W&M Team Wins Best Paper Award at CHASE 2025

We are thrilled to announce that Professors Gang Zhou and Huajie Shao, along with a team of William & Mary graduate students, have received the Best Paper Award at the prestigious ACM/IEEE Conference on Connected Health: Applications, Systems and Engineering Technologies (CHASE 2025). Their paper, titled “Trigger-Finder: A Real-Time Freezing-of-Gait Trigger Detection System Using an Instruction-Tuned Multimodal Large Language Model,” introduces the first real-time system capable of detecting environmental triggers that lead to Freezing of Gait (FoG) in Parkinson’s disease patients—before the episodes occur.
The paper presents a novel approach using instruction-tuned multimodal large language models (MLLMs) to analyze real-world visual data and identify five clinically recognized FoG triggers: floor pattern changes, tight turns, dual-tasking, narrow passages, and distractions. Offloading inference to an edge server enables the system to deliver accurate, interpretable results in real time — achieving a detection latency of just 0.8 seconds and outperforming state-of-the-art models like GPT-4o.
The award-winning team includes William & Mary Ph.D. students Chen Qian, Chuntian Chi, and John Clapham, as well as undergraduate students Jiarui Qi and Zherui Zhang.
This recognition comes alongside another major achievement for Prof.
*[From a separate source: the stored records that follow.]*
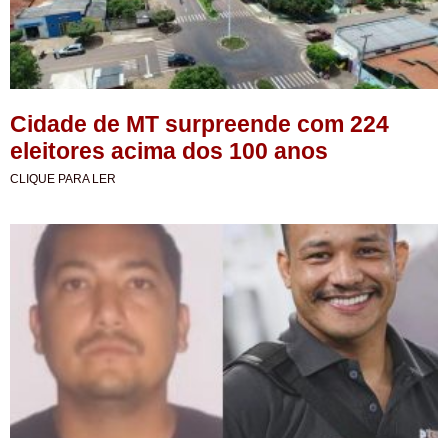
Cidade de MT surpreende com 224
eleitores acima dos 100 anos
CLIQUE PARA LER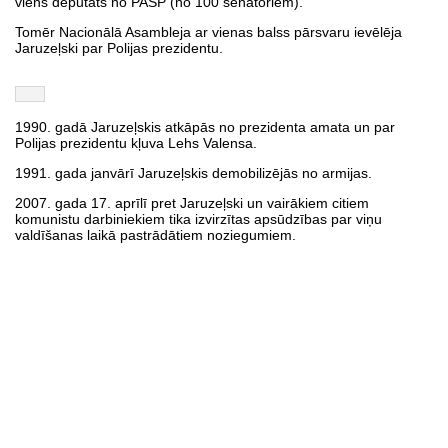
viens deputāts no PASP (no 100 senatoriem).
Tomēr Nacionālā Asambleja ar vienas balss pārsvaru ievēlēja
Jaruzeļski par Polijas prezidentu.
1990. gadā Jaruzeļskis atkāpās no prezidenta amata un par
Polijas prezidentu kļuva Lehs Valensa.
1991. gada janvārī Jaruzeļskis demobilizējās no armijas.
2007. gada 17. aprīlī pret Jaruzeļski un vairākiem citiem
komunistu darbiniekiem tika izvirzītas apsūdzības par viņu
valdīšanas laikā pastrādātiem noziegumiem.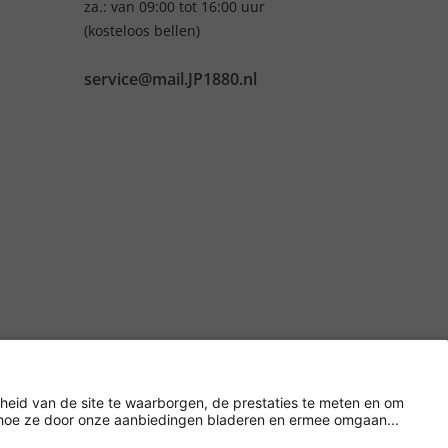
za.: van 09:00 tot 16:00 uur
(kosteloos bellen)
service@mail.JP1880.nl
Versleuteling met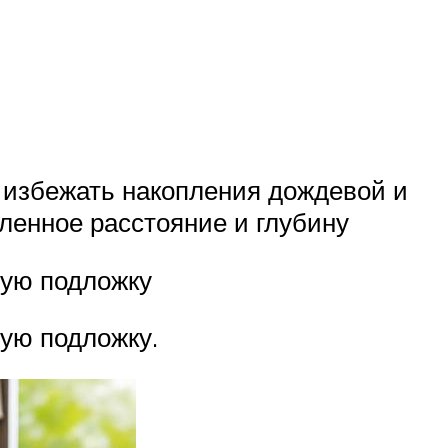
 избежать накопления дождевой и
ленное расстояние и глубину
вую подложку
ую подложку.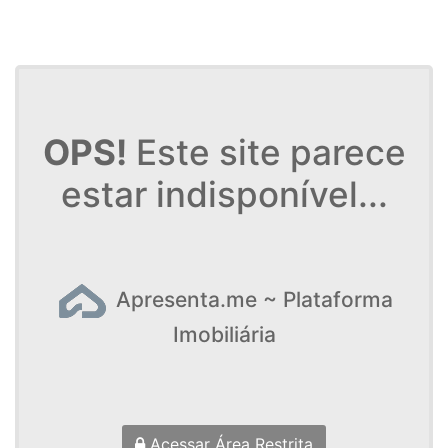
OPS!
Este site parece
estar indisponível...
Apresenta.me ~ Plataforma
Imobiliária
Acessar Área Restrita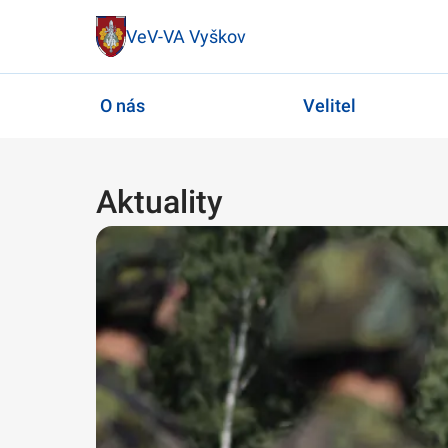
VeV-VA Vyškov
O nás
Velitel
Aktuality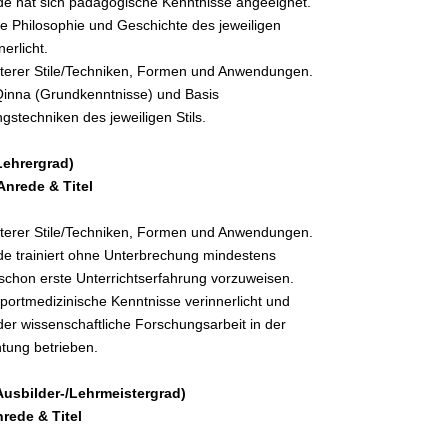
de hat sich pädagogische Kenntnisse angeeignet.
die Philosophie und Geschichte des jeweiligen
nerlicht.
terer Stile/Techniken, Formen und Anwendungen.
 Qinna (Grundkenntnisse) und Basis
ngstechniken des jeweiligen Stils.
Lehrergrad)
nrede & Titel
terer Stile/Techniken, Formen und Anwendungen.
de trainiert ohne Unterbrechung mindestens
schon erste Unterrichtserfahrung vorzuweisen.
sportmedizinische Kenntnisse verinnerlicht und
oder wissenschaftliche Forschungsarbeit in der
chtung betrieben.
Ausbilder-/Lehrmeistergrad)
rede & Titel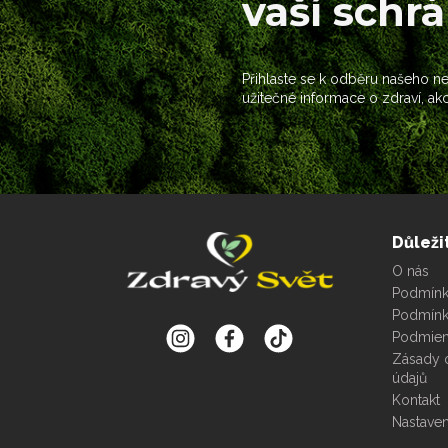
vaší schr
Přihlaste se k odběru našeho new
užitečné informace o zdraví, ak
Důleži
O nás
Podmínky
Podmínk
Podmien
Zásady 
údajů
Kontakt
Nastaven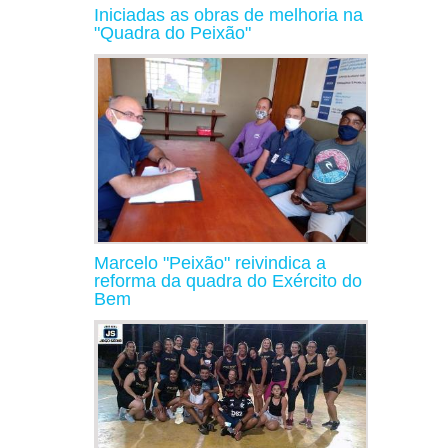
Iniciadas as obras de melhoria na
"Quadra do Peixão"
Marcelo "Peixão" reivindica a
reforma da quadra do Exército do
Bem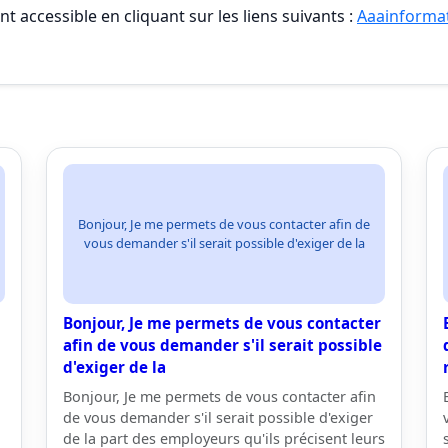
t accessible en cliquant sur les liens suivants :
Aaainformat
Bonjour, Je me permets de vous contacter afin de
vous demander s'il serait possible d'exiger de la
Bonjour, Je me permets de vous contacter
afin de vous demander s'il serait possible
d'exiger de la
Bonjour, Je me permets de vous contacter afin
de vous demander s'il serait possible d'exiger
de la part des employeurs qu'ils précisent leurs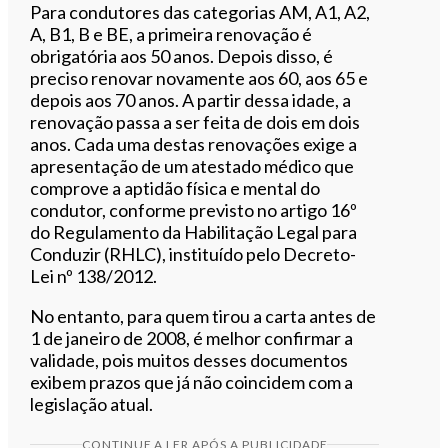
Para condutores das categorias AM, A1, A2,
A, B1, B e BE, a primeira renovação é
obrigatória aos 50 anos. Depois disso, é
preciso renovar novamente aos 60, aos 65 e
depois aos 70 anos. A partir dessa idade, a
renovação passa a ser feita de dois em dois
anos. Cada uma destas renovações exige a
apresentação de um atestado médico que
comprove a aptidão física e mental do
condutor, conforme previsto no artigo 16º
do Regulamento da Habilitação Legal para
Conduzir (RHLC), instituído pelo Decreto-
Lei nº 138/2012.
No entanto, para quem tirou a carta antes de
1 de janeiro de 2008, é melhor confirmar a
validade, pois muitos desses documentos
exibem prazos que já não coincidem com a
legislação atual.
CONTINUE A LER APÓS A PUBLICIDADE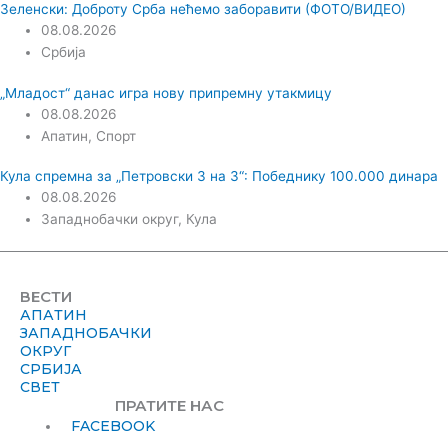
Зеленски: Доброту Срба нећемо заборавити (ФОТО/ВИДЕО)
08.08.2026
Србија
„Младост“ данас игра нову припремну утакмицу
08.08.2026
Апатин
,
Спорт
Кула спремна за „Петровски 3 на 3“: Победнику 100.000 динара
08.08.2026
Западнобачки округ
,
Кула
ВЕСТИ
АПАТИН
ЗАПАДНОБАЧКИ
ОКРУГ
СРБИЈА
СВЕТ
ПРАТИТЕ НАС
FACEBOOK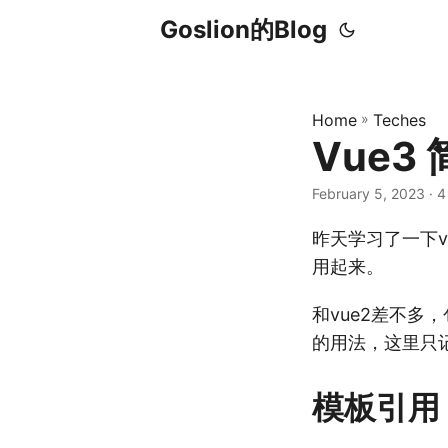
Goslion的Blog
Home
»
Teches
Vue3
February 5, 2023
· 4
昨天学习了一下
用起来。
和vue2差不
的用法，这里只
模板引用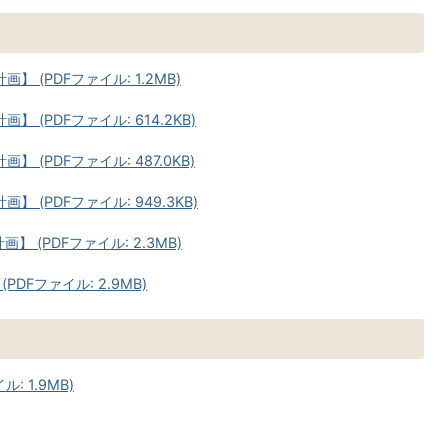
 (PDFファイル: 1.2MB)
(PDFファイル: 614.2KB)
(PDFファイル: 487.0KB)
(PDFファイル: 949.3KB)
 (PDFファイル: 2.3MB)
DFファイル: 2.9MB)
 1.9MB)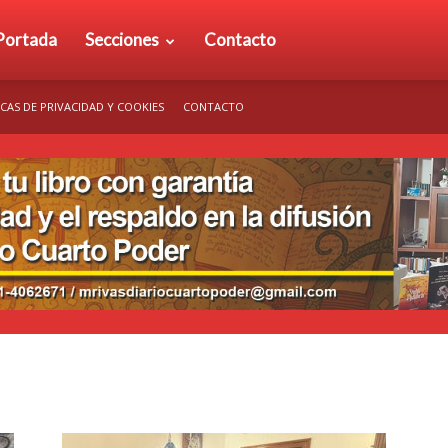
rio
Portada
Secciones
Contacto
ICAS DE PRIVACIDAD Y COOKIES
CONTACTO
arto
der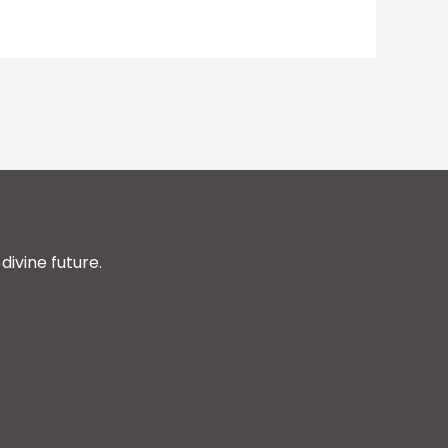
divine future.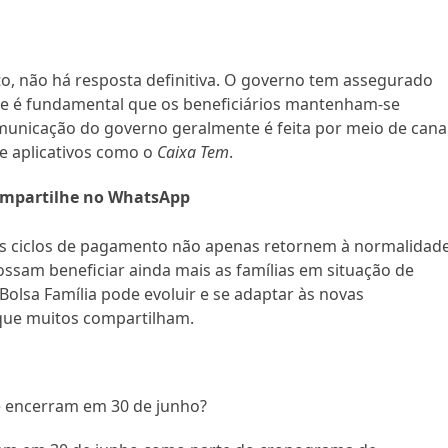
o, não há resposta definitiva. O governo tem assegurado
e é fundamental que os beneficiários mantenham-se
municação do governo geralmente é feita por meio de cana
de aplicativos como o
Caixa Tem
.
mpartilhe no WhatsApp
s ciclos de pagamento não apenas retornem à normalidade
ssam beneficiar ainda mais as famílias em situação de
Bolsa Família pode evoluir e se adaptar às novas
 que muitos compartilham.
e encerram em 30 de junho?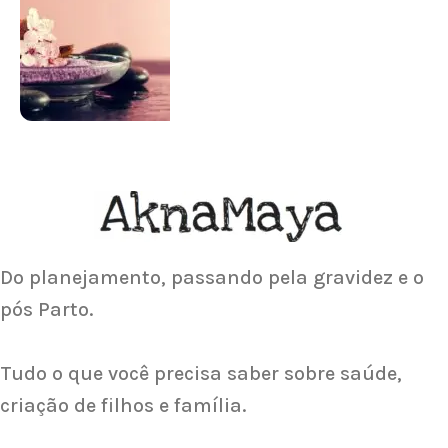
Para antes e depois de engravidar
Saiba Mais
ACUPUNTURA
Acupuntura focada para Fertilidade e
Gravidez
Saiba Mais
Do planejamento, passando pela gravidez e o
pós Parto.
Tudo o que você precisa saber sobre saúde,
criação de filhos e família.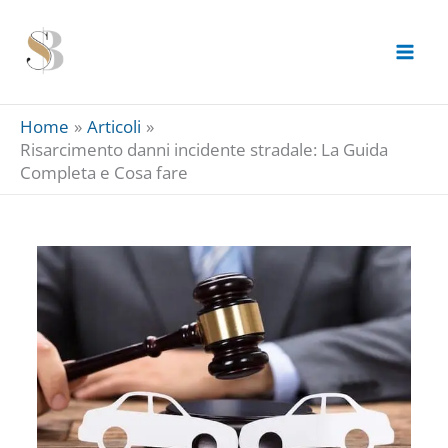
Skip
to
content
Home
Articoli
Risarcimento danni incidente stradale: La Guida
Completa e Cosa fare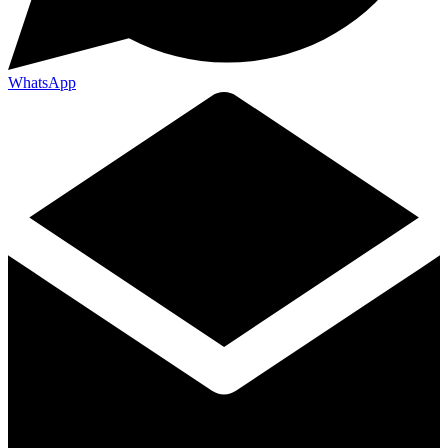
WhatsApp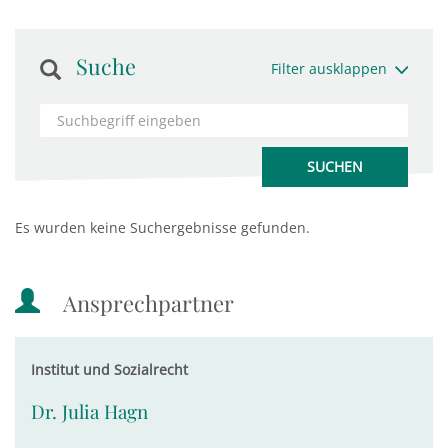
Suche
Filter ausklappen
Es wurden keine Suchergebnisse gefunden.
Ansprechpartner
Institut und Sozialrecht
Dr. Julia Hagn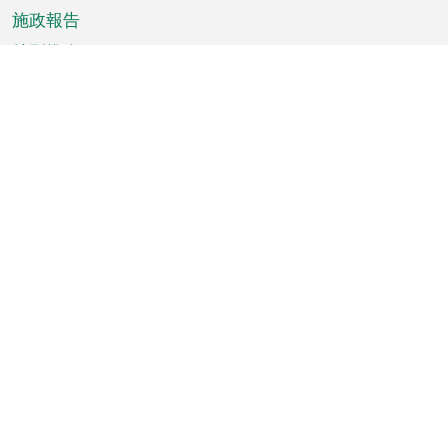
施政報告
特別推介
澳門資訊
天氣
交通
公眾假期
文娛康體
城市資訊
澳門便覽
統計數字
公佈告示
新聞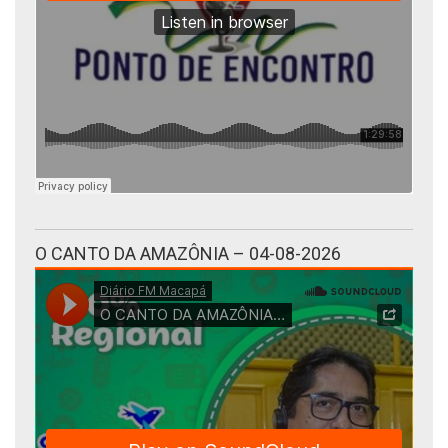
O CANTO DA AMAZÔNIA – 04-08-2026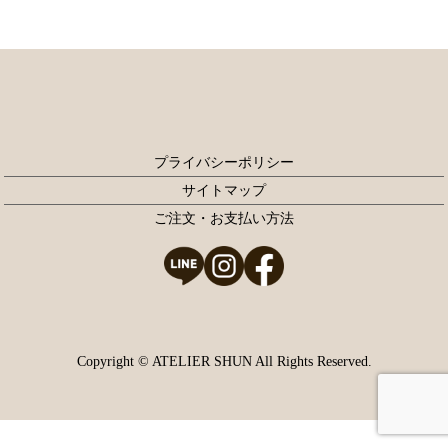
プライバシーポリシー
サイトマップ
ご注文・お支払い方法
Copyright © ATELIER SHUN All Rights Reserved.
Gang Zhou, who serves as Editor-in-Chief of ACM Transactions on Computing for Healthcare (ACM HEALTH). Under his leadership, the journal has received its first official impact factor of 8.0, establishing ACM HEALTH as a leading venue for research at the intersection of computing and healthcare.
Congratulations to the entire team on these remarkable accomplishments!